Relawan, Political Appointee,
dan Sistem Presidensial yang Efektif
Ahmad Qisai ; Dosen Program Pascasarjana Universitas
Paramadina
|
KORAN
SINDO, 07 Oktober 2015
Salah satu
faktor kunci kemenangan Jokowi dalam Pemilihan Umum Presiden 2014 adalah ada
jejaring kuat dan kerja keras para relawan di tengah keengganan partai
pengusung Jokowi untuk bekerja keras dan memastikan kemenangan Jokowi
(Mietzner, 2015).
Mereka kebanyakan
adalah kalangan kelas menengah yang tidak menginginkan Prabowo menang pemilu
presiden dan merasa bahwa Jokowi lebih cocok untuk memimpin keberlanjutan
proses konsolidasi demokrasi di Indonesia dan sistem presidensialisme yang
efektif.
Kerja keras
para relawan ini hampir-hampir bisa dikategorikan sebagai gerakan akar rumput
yang bergerak untuk memastikan terjadi perubahan yang lebih baik di dalam
masyarakat tanpa harus menggantikan tatanan yang sudah ada.
Koridor
demokrasi dan upaya konsolidasi demokrasi di Indonesia yang ditandai oleh
sistem presidensialisme yang efektif menjadi jalur utama pencapaian perubahan
ini. Pascakemenangan Jokowi, banyak relawan yang kemudian mendapatkan
posisi-posisi politis- strategis di dalam pemerintahan maupun kursi empuk
komisaris di badan usaha milik negara (BUMN).
Sebagai
contoh, nama-nama seperti Andi Widjojanto, Andrinof Chaniago, Refly Harun,
dan Fadjroel Rahman mengisi jabatan-jabatan politis-strategis seperti kursi
menteri dan kursi komisaris di BUMN. Andi Widjojanto dan Andrinof Chaniago
mengecap kursi menteri kabinet sebelum akhirnya tergusur dalam reshuffle
jilid satu kabinet Jokowi.
Refly Harun
yang dikenal sebagai pengamat tata negara saat ini menikmati kursi empuk
seorang komisaris di salah satu BUMN. Demikian juga Fadjroel Rahman. Secara
latar belakang pendidikan dan keilmuan, Andi dan Andrinof mungkin layak untuk
mengisi kursi menteri kabinet, sebagai Menteri Sekretaris Kabinet dan Menteri
Bappenas.
Dua orang ini,
sebagaimana juga Teten Masduki dan relawan yang lain, dikenal terlibat aktif
dalam perumusan Nawacita sebagai janji politik Jokowi dalam kampanye pemilu
presiden. Wajar bila kemudian mereka ditunjuk untuk mengawal implementasi
Nawacita.

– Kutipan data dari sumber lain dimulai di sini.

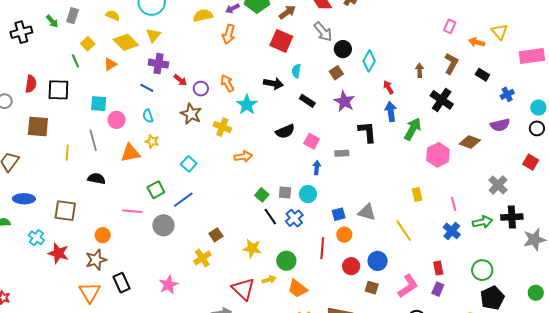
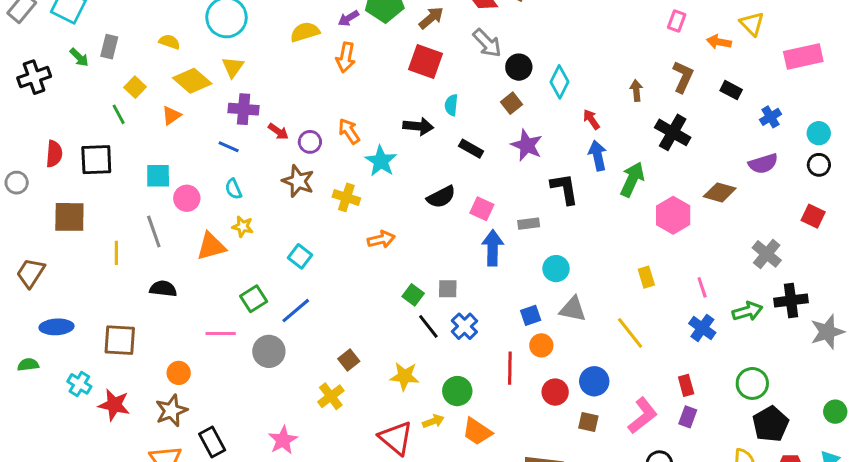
blue arrow: (317, 168) -> (493, 248), size x1.6
cyan circle: (308, 194) -> (556, 269), moved

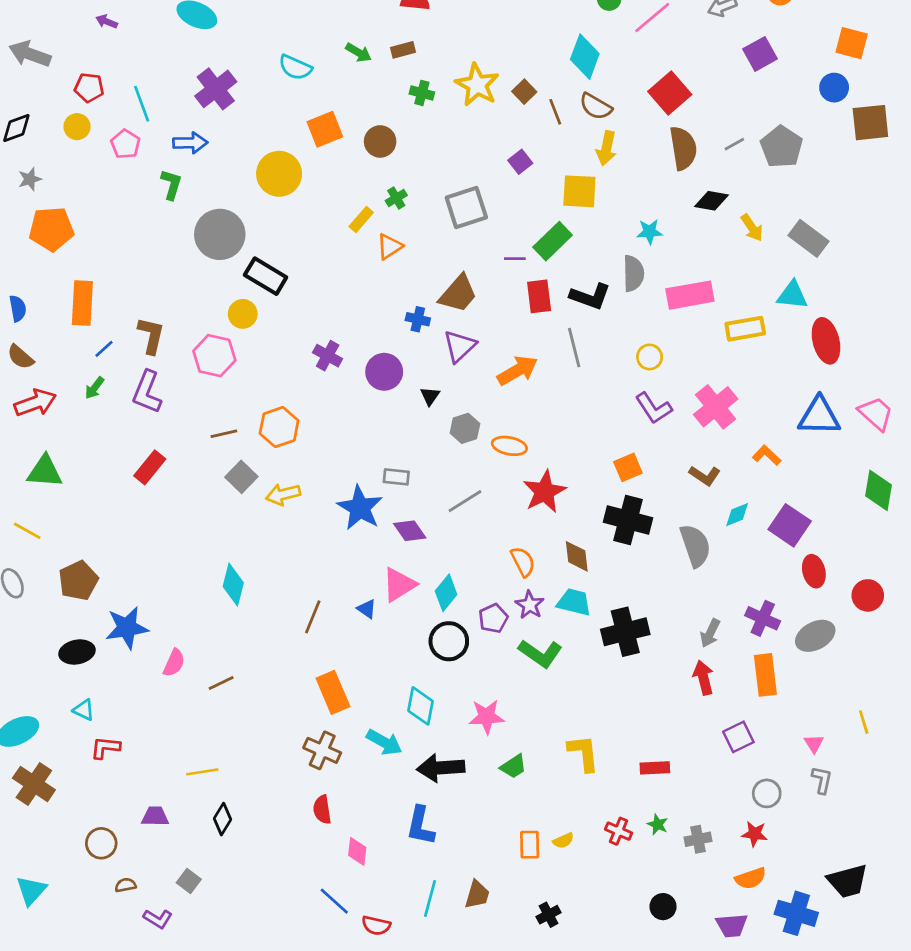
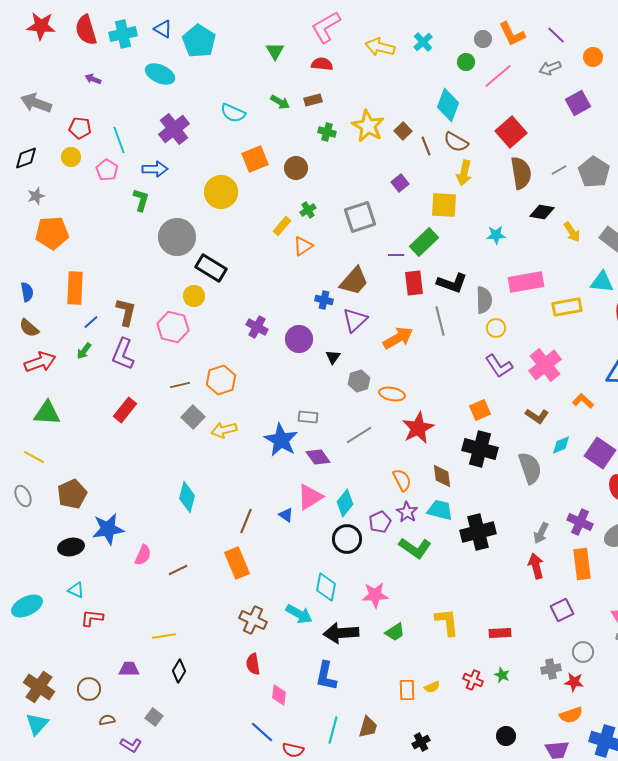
gray semicircle: (633, 273) -> (484, 300), moved
orange rectangle: (333, 692) -> (237, 563), moved
brown cross: (34, 784) -> (39, 687), moved
gray cross: (698, 839) -> (551, 669), moved

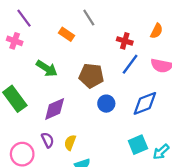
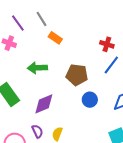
gray line: (89, 18) -> (42, 19), moved
green arrow: (47, 68) -> (37, 68), turned 144

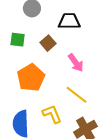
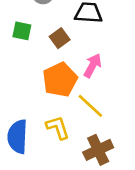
pink arrow: (76, 63) -> (93, 66), turned -120
orange pentagon: (31, 78) -> (60, 80), moved

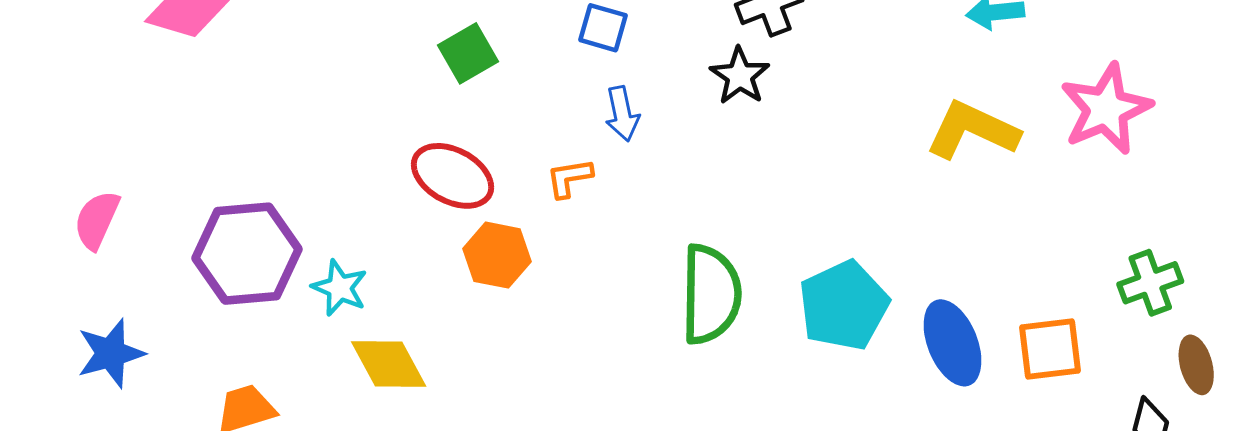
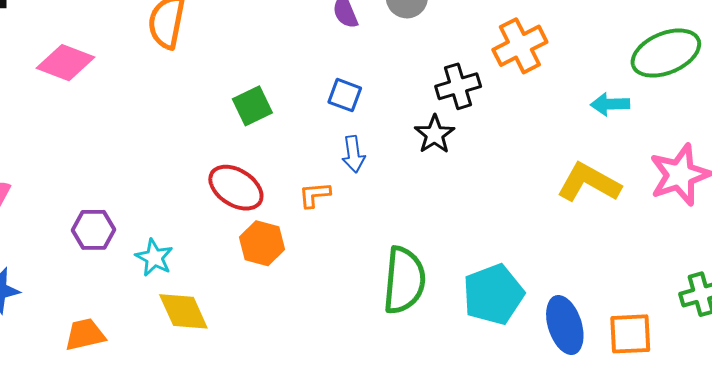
purple hexagon: (247, 254) -> (93, 230), size x0.6

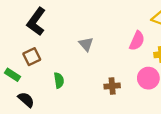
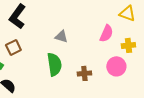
gray triangle: (86, 44) -> (61, 36), turned -32
green semicircle: (59, 80) -> (54, 64), moved, size x1.6

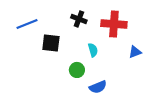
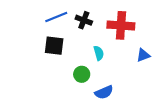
blue line: (27, 24) -> (56, 17), moved

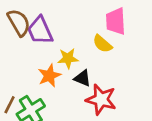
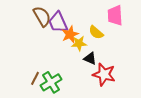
yellow semicircle: (102, 44) -> (96, 32), moved
orange star: (49, 76) -> (70, 34), moved

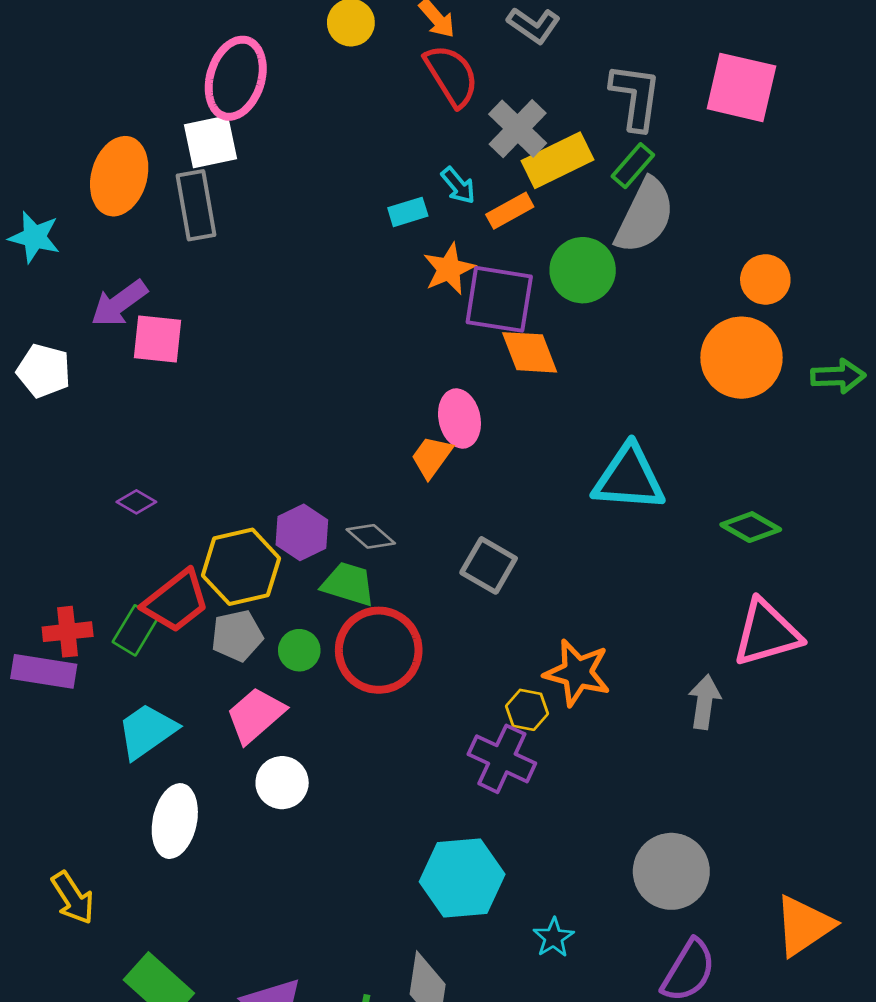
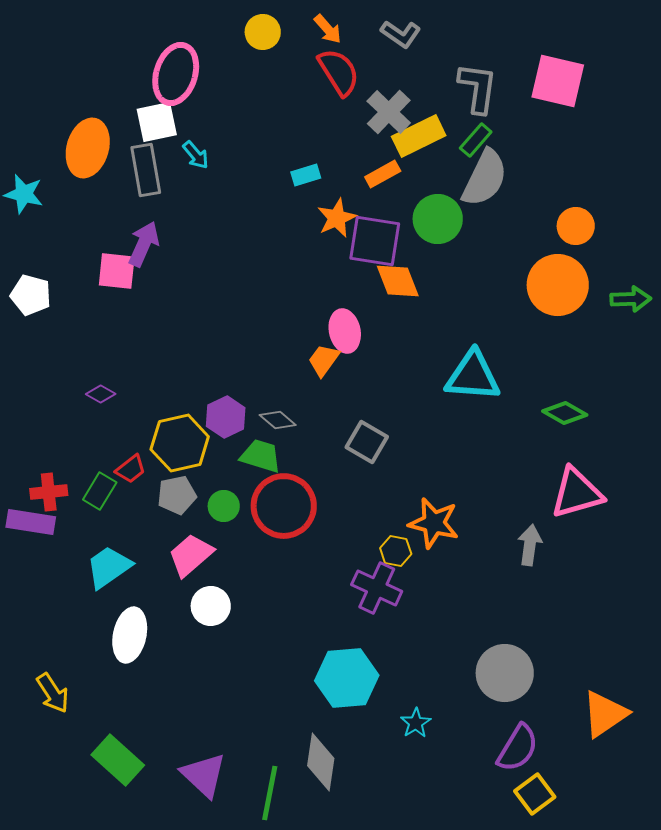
cyan arrow: (458, 185) -> (196, 155), moved
purple arrow: (119, 303) -> (144, 244), moved, turned 150
red trapezoid: (176, 601) -> (131, 469), size x0.6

Bagaimana dengan relevansi Refly Harun dan Fadjroel Rahman sebagai
komisaris di dalam BUMN?
Political Appointee
Adalah bijak
di dalam sebuah sistem pemerintahan presidensial bila posisi-posisi politis-strategis
diisi oleh orang-orang berkompeten di bidangnya dan pengisiannya dilakukan
melalui penunjukan langsung oleh presiden sebagai strategi pelaksanaan
pemerintahan presidensial yang efektif.
Mereka adalah
political appointee yang diangkat untuk memastikan terlaksananya program-program
yang dijanjikan dan dikampanyekan kepada para pemilih. Para political appointee ini biasanya
adalah orang-orang yang terlibat intensif dalam masa kampanye pemilu dan
menjadi bagian dari tim perumus program pemenangan presiden berdasarkan
kepakaran di bidangnya masing-masing.
Penunjukan dan
pengangkatan mereka untuk menduduki jabatan politis-strategis seperti
menteri, wakil menteri, duta besar, atau posisi politis-strategis lainnya di
dalam pemerintahan adalah sebuah kewajaran. Selain sebagai pemberian hadiah
berbasis kelayakan (merit-based reward)
yang diatur secara resmi di dalam aturan perundangan, keberadaan political appointee ini untuk
memastikan kesinambungan antara program kampanye dan perumusan dan
pelaksanaan program pemerintah pemenang pemilu.
Di Amerika
Serikat sebagai kiblat sistem pemerintahan presidensial yang efektif, political appointee adalah lumrah.
Keberadaannya dijamin oleh aturan perundangan sehingga presiden terpilih akan
menunjuk banyak sekali wajah-wajah baru yang dekat atau menjadi bagian dari
tim pemenangan pemilunya untuk mengisi posisi-posisi politis-strategis
menggantikan wajah-wajah lama dari rezim yang kalah.
Pun kalau ada
keberlanjutan dari sebuah rezim, biasanya tetap ada wajah-wajah baru yang
diangkat sebagai pembantu presiden dalam koridor aturan political appointee.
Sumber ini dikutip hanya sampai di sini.